Zhao Yu, Zhou Xinying, Hong Lei, Yao Jinyu, Pan Jinlin, Shafi Shaheryar, Siraj Sami, Ahmad Nafees, Liu Jiangang, Zhao Rongchuan, Sun Minxuan
School of Biomedical Engineering (Suzhou), Division of Life Sciences and Medicine, University of Science and Technology of China, Hefei 230006, China; Suzhou Institute of Biomedical Engineering and Technology, Chinese Academy of Science, Suzhou 215163, China.
Institute of Clinical Medicine Research, Suzhou Hospital, Affiliated Hospital of Medical School, Nanjing University. Suzhou Science and Technology Town Hospital., No. 1 Lijiang Road, Suzhou 215153, China.
Int Immunopharmacol. 2025 Feb 6;147:113915. doi: 10.1016/j.intimp.2024.113915. Epub 2024 Dec 30.

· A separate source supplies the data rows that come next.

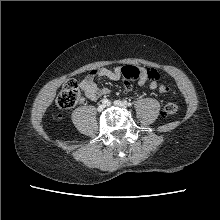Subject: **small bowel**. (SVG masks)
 I'll return each mask as SVG.
<instances>
[{"mask_svg": "<svg viewBox=\"0 0 220 220\" xmlns=\"http://www.w3.org/2000/svg\"><path fill=\"white\" fill-rule=\"evenodd\" d=\"M121 77V69L119 67L110 68H98L92 70L88 76H86L80 83L81 89L85 97L91 101H95L99 96L109 93L108 88H100L97 85L99 78H107L112 81H117ZM148 77V69L143 68L141 70V76L139 79V85H147L150 90H155L158 87L157 80H151Z\"/></svg>", "mask_w": 220, "mask_h": 220, "instance_id": "obj_1", "label": "small bowel"}]
</instances>
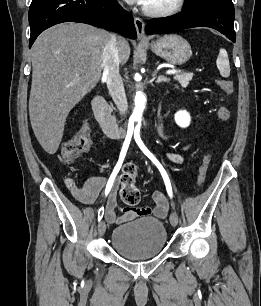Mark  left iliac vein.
I'll list each match as a JSON object with an SVG mask.
<instances>
[{
	"mask_svg": "<svg viewBox=\"0 0 261 306\" xmlns=\"http://www.w3.org/2000/svg\"><path fill=\"white\" fill-rule=\"evenodd\" d=\"M170 223L174 227L178 224V214L175 211L170 215Z\"/></svg>",
	"mask_w": 261,
	"mask_h": 306,
	"instance_id": "left-iliac-vein-1",
	"label": "left iliac vein"
}]
</instances>
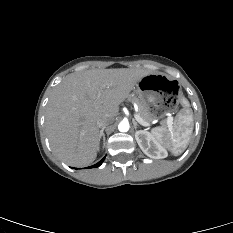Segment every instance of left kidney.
Masks as SVG:
<instances>
[{
    "mask_svg": "<svg viewBox=\"0 0 233 233\" xmlns=\"http://www.w3.org/2000/svg\"><path fill=\"white\" fill-rule=\"evenodd\" d=\"M135 139L141 150L148 157L162 159L167 157V150L153 137L150 132L140 130L135 133Z\"/></svg>",
    "mask_w": 233,
    "mask_h": 233,
    "instance_id": "5707ae66",
    "label": "left kidney"
}]
</instances>
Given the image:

Glioblastoma (GBM) is the most aggressive tumor in the central nervous system. Tumor-associated macrophage (TAMs) represent a major immune cell population in tumor microenvironment (TME) and exert immunosuppressive effects that impede GBM treatment. Morusin is a flavonoid extracted from mulberry trees and has anti-tumor properties against various cancers, including glioma. However, the impact of morusin on the TME of gliomas has not been explored.

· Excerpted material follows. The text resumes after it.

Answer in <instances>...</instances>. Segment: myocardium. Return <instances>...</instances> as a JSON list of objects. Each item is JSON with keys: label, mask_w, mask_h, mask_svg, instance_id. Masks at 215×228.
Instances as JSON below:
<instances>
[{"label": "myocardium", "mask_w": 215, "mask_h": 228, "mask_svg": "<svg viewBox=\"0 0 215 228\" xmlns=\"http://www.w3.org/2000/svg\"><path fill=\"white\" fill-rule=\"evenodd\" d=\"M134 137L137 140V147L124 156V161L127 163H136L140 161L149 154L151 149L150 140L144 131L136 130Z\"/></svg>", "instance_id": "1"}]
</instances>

We evaluated the effect of morusin on the tumor microenvironment using a mouse glioma model through in vivo and in vitro experiments. In vitro experiments demonstrated the effects of morusin on the viability of RAW264.7 and THP1 cells, and the migration ability of M2 macrophages. Furthermore, we investigated the effect of conditioned medium (CM) of morusin-treated M2 macrophages on the migration of glioblastoma cell lines GL261, U87, and U251.
Morusin alleviated the GBM progression and prolonged mouse survival by inhibiting the ratio of macrophages to CD206 macrophages. Mechanistically, we demonstrated that morusin could effectively inhibit the secretion of the chemokine CCL4 in M2 macrophage which consequently decreased CCL4-dependent CCR5 activation. This leads to the reduced migration of both macrophages and glioblastoma cells in TME. These findings provide a strong rationale for the development of morusin as a potential therapeutic agent for GBM, either as a standalone treatment or in combination with other immunotherapeutic strategies, and warrant further preclinical and clinical investigations.
胶质母细胞瘤(GBM)是中枢神经系统中最具侵袭性的肿瘤。肿瘤相关巨噬细胞(TAM)是肿瘤微环境(TME)中的主要免疫细胞群体,发挥免疫抑制作用,阻碍GBM治疗。桑色素是从桑树中提取的一种黄酮类化合物,对包括胶质瘤在内的多种癌症具有抗肿瘤特性。然而,桑色素对胶质瘤TME的影响尚未得到研究。
我们通过体内和体外实验,使用小鼠胶质瘤模型评估了桑色素对肿瘤微环境的影响。体外实验证明了桑色素对RAW264.7和THP1细胞活力以及M2巨噬细胞迁移能力的影响。此外,我们研究了经桑色素处理的M2巨噬细胞的条件培养基(CM)对胶质母细胞瘤细胞系GL261、U87和U251迁移的影响。
桑色素通过抑制巨噬细胞与CD206巨噬细胞的比例,缓解了GBM进展并延长了小鼠存活时间。从机制上讲,我们证明桑色素可以有效抑制M2巨噬细胞中趋化因子CCL4的分泌,从而降低CCL4依赖的CCR5激活。这导致TME中巨噬细胞和胶质母细胞瘤细胞的迁移减少。这些发现为将桑色素开发为GBM的潜在治疗药物提供了有力依据,无论是作为单一治疗还是与其他免疫治疗策略联合使用,都值得进一步的临床前和临床研究。